[Dataset entries]
========================================

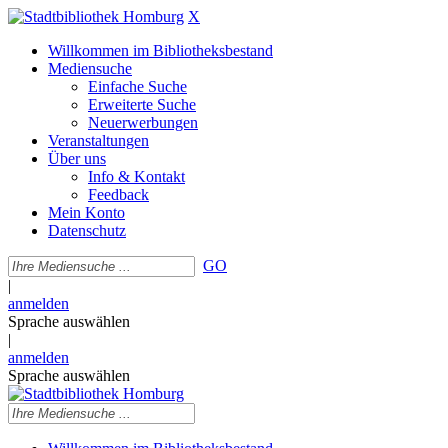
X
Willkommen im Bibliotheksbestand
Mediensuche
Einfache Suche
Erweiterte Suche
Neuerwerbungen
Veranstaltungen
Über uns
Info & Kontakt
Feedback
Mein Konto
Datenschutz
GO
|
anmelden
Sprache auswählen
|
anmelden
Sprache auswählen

========================================

Activity:
Leave images out of the retyped records; keep all else exact.

Response below:
X
Willkommen im Bibliotheksbestand
Mediensuche
Einfache Suche
Erweiterte Suche
Neuerwerbungen
Veranstaltungen
Über uns
Info & Kontakt
Feedback
Mein Konto
Datenschutz
GO
|
anmelden
Sprache auswählen
|
anmelden
Sprache auswählen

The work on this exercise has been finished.